What does the notation in the direct sum $\underset{n \in \delta}{\oplus} \mathbb{Z} e_n$ means? Why is there an $e_n$, isn't it an element of $\lbrace -1,1 \rbrace$ and does not changes anything?
The $\delta$ is the cardinality and the context is the direct sum of rational groups.
paper
Pure subgroups of completely decomposable groups - an algorithmic approach. By Daniel Herden and Lutz Strüngmann, page 5
http://citeseerx.ist.psu.edu/viewdoc/download?doi=10.1.1.547.104&rep=rep1&type=pdf
On
Whenever you have some set $M$ you can consider the free abelian group $\mathbb{Z}^{\oplus M} = \bigoplus_{m \in M} \mathbb{Z}m$. That means you take one copy of $\mathbb{Z}$ for every element $m \in M$ and treat that element like $1$ (or $-1$ if you wish). So the free abelian group with basis $\lbrace x,y,z \rbrace$ is given by formal expressions of the form $ax + by + cz$, where $a,b,c \in \mathbb{Z}$. For this construction it does not matter at all what type of object the elements in $M$ are.

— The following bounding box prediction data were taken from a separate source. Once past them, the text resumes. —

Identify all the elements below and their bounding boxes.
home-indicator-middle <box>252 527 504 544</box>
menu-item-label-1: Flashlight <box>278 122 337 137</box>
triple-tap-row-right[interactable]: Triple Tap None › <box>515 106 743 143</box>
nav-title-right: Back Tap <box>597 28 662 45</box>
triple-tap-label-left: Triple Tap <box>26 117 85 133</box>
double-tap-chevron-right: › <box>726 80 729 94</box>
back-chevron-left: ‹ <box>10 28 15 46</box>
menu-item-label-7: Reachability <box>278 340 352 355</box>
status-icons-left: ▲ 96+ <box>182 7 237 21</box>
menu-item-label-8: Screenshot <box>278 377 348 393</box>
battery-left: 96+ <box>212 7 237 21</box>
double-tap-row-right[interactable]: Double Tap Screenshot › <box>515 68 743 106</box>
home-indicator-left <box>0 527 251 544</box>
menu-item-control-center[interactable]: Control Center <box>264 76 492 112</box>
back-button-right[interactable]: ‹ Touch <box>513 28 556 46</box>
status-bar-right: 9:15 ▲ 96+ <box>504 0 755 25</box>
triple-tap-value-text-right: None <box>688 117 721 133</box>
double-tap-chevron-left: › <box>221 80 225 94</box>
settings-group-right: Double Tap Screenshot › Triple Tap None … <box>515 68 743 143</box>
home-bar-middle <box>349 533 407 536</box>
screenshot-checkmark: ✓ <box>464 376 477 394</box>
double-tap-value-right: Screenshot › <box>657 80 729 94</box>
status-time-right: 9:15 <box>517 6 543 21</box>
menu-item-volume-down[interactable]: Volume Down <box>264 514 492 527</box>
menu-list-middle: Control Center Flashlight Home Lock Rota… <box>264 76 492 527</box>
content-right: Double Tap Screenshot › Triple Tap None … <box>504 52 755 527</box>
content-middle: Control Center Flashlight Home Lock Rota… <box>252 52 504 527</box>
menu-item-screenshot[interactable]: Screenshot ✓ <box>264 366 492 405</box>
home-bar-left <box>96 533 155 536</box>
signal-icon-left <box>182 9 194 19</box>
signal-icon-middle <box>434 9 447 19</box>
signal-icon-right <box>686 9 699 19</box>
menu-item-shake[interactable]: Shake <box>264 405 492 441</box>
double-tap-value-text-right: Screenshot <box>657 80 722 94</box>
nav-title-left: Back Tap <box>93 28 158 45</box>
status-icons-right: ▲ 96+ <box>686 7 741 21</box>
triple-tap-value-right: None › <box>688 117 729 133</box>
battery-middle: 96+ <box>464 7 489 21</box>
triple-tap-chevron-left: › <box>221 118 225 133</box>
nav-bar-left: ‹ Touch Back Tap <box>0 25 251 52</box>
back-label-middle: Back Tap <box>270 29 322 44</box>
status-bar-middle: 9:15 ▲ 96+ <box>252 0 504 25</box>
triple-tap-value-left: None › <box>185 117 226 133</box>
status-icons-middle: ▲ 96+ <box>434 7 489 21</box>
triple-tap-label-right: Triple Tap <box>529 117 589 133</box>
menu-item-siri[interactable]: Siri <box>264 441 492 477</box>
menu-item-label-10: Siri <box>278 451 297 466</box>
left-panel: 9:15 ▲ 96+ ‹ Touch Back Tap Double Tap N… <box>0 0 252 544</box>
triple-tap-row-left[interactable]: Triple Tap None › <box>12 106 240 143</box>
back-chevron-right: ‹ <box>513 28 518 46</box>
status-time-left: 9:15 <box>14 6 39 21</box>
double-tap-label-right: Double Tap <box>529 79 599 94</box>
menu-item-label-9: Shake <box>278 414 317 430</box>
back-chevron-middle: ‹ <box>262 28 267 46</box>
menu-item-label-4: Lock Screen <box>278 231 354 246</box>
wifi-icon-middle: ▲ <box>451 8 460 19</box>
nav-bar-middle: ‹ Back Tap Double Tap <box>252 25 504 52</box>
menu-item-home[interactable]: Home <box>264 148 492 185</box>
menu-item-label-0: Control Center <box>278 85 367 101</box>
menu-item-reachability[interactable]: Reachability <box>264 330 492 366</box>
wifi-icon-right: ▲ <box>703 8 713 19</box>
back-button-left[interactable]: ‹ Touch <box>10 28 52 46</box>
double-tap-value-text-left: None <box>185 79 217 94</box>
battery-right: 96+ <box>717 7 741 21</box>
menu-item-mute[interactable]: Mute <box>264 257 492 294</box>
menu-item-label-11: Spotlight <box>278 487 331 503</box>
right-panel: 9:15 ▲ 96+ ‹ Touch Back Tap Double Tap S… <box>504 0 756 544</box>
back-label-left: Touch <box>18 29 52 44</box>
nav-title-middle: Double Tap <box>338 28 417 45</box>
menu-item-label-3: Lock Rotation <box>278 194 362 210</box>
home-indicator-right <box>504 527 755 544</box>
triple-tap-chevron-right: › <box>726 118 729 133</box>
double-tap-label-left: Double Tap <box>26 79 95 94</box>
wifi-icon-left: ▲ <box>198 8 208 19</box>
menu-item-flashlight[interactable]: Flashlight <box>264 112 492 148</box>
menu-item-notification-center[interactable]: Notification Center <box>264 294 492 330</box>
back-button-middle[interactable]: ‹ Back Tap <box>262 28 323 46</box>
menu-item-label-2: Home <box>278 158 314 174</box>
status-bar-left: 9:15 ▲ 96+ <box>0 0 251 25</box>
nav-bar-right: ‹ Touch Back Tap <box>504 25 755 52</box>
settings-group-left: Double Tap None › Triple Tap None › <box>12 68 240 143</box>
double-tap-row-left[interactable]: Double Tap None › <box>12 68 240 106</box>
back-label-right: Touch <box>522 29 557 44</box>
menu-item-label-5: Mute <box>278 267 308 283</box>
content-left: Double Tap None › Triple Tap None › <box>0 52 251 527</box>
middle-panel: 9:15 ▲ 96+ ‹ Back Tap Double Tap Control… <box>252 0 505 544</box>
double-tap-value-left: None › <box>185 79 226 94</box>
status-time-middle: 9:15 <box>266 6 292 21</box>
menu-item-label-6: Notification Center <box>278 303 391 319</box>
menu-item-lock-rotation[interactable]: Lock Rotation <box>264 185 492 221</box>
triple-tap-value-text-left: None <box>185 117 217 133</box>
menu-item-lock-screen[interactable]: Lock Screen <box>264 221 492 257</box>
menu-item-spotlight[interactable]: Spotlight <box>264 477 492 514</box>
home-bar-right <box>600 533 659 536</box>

I did not check what your $e_n$ are, but as you can see they do not have to be $1$ or $-1$. It still works if they are noodles, cars or whatever you want. It will still be useful to figure out what they are as you are using them as a basis here.
Maybe the author really just picks $e_n \in \lbrace \pm 1 \rbrace$ and uses that notation to have $(e_1,0,\dots,0)$ etc as basis vectors later on without choosing between $\pm 1$.
I assume the $e_n$ are identities of a family of algebraic objects.
Omitting the $e_n$ gives you an isomorphic object, but including the $e_n$ makes clear that you work with that object as subobject of some other object.